First, it is essential to have regular communication with your child’s teacher(s) to get their feedback about how your child is performing in all areas in the classroom. Obviously, academic performance should be closely monitored. Beyond this, it is also important to know if your child is experiencing social, emotional or behavioral challenges that impede his/her ability to function and learn in the school environment. For example, does your child have frequent emotional outbursts that require him/her to be removed from the classroom? Does conflict with peers consistently interfere with your child’s ability to be a positive, productive member of the class? Does your child have such a difficult time complying or following directions that he/she has become extremely disruptive to the daily routine? Also important, is being aware of what homework assignments are being given, when they are due, and when tests are scheduled so that you can more easily monitor your child’s academic performance.
How Do I Request An Evaluation?
If you are concerned that your child is struggling in any area of their learning or development, you have the right to request a meeting to discuss having your child tested to determine if she/he has any type of disability. These requests should always be made in writing to the school administrator(s), and the school is mandated to respond to your request within a defined amount of time which often varies by state http://www.understandingspecialeducation.com/special-education-law.html . In response to your request, a team meeting would be scheduled. The school is required to notify you in writing of any meeting that is scheduled to discuss your child’s special educational needs. You, as the parent, are a vital member of the team, and In order to be your child’s best advocate, it is necessary to attend these meetings and to be a strong voice for your child. The professional members of this team may include your child’s teacher(s), a guidance counselor, a school psychologist, a special education teacher, a school administrator (principal or assistant principal) and possibly a specialist in the area that your child appears to be struggling (ie: speech pathologist, reading specialist, etc). It can be intimidating for some parents to be assertive among this group of professionals, but remember that you are your child’s best educational advocate!
What Can I Expect During and After the Team Meeting?
At the initial meeting, the team will make a determination as to whether or not your child is in need of testing. It is up to you to share your concerns openly and honestly, and to make the case for testing if you feel it is warranted. Once your child has been evaluated, a follow-up meeting will be scheduled to discuss the findings and determine if your child meets the eligibility requirements for special educational services. If so, the services that are found to be indicated would be provided by the public school system at no charge to the parent. Depending upon your child’s unique needs, either an Individualized Education Plan (IEP) or a 504 Plan can be developed and implemented.
What Is the Difference Between and IEP and Section 504 Accommodations?
Both an IEP and 504 Plan are federally mandated and designed to ensure that students receive a free and appropriate education in the least restrictive environment. The Individualized Educational Plan (IEP) provides for specialized instruction and related services in order to close the gap between the child’s academic abilities and that of his/her same age peers. Some of the these services are provided by a professional in the area in which your child is struggling (e.g., reading specialist, speech pathologist, occupational therapist, etc.).

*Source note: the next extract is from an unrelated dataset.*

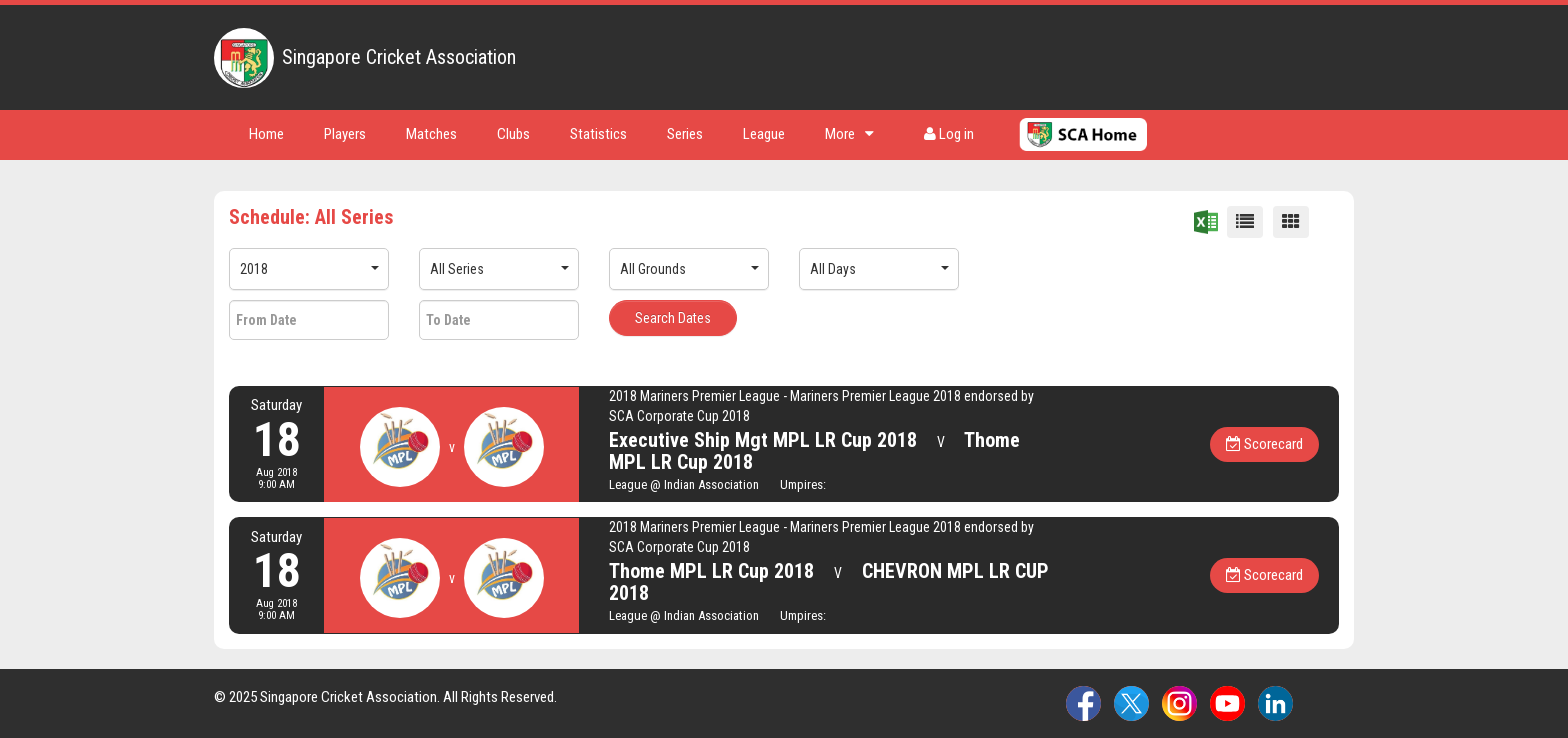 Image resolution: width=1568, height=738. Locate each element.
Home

As part of the IEP, there are also options for special accommodations to give your child the optimal opportunity to learn. There are many different types of accommodations that can be made, depending on the type of challenge that your child is having in the classroom. Some examples of accommodations might be preferential seating in the classroom, providing the child with copies of class notes, extra test taking time, or a classroom assistant to read test questions aloud, to name just a few possibilities.

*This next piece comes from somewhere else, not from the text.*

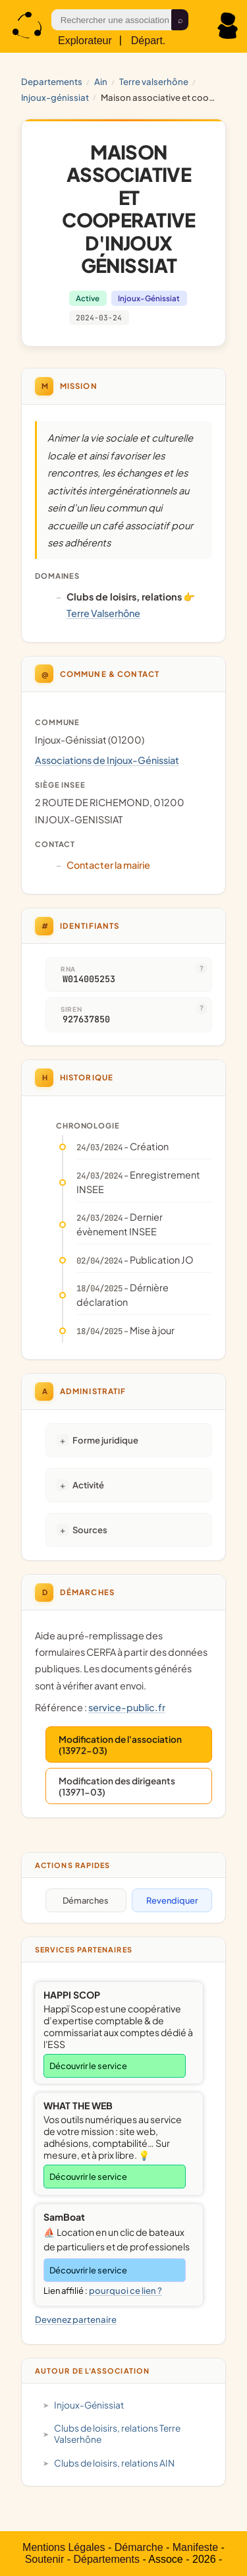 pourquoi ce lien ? (125, 2290)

Not all children who have disabilities are in need of the specialized instruction afforded under an IEP. A 504 Plan is appropriate for students who have an identified disability under the law and require special accommodations or modifications to ensure equal access and opportunity within the learning environment. For example, a child with a hearing impairment might require a sign language interpreter in order to fully participate in the curriculum.
There are other important differences between IEP and 504 Plans that parents should be aware of related to notification requirements, written plans, parental rights, and the laws that govern each http://www.wrightslaw.com/howey/504.idea.htm.
Be a Strong Advocate!
If you believe that your child has an impairment that requires special educational services, then it is up to you to advocate for an evaluation and additional services. It is your right and responsibility to fully participate in your child’s education.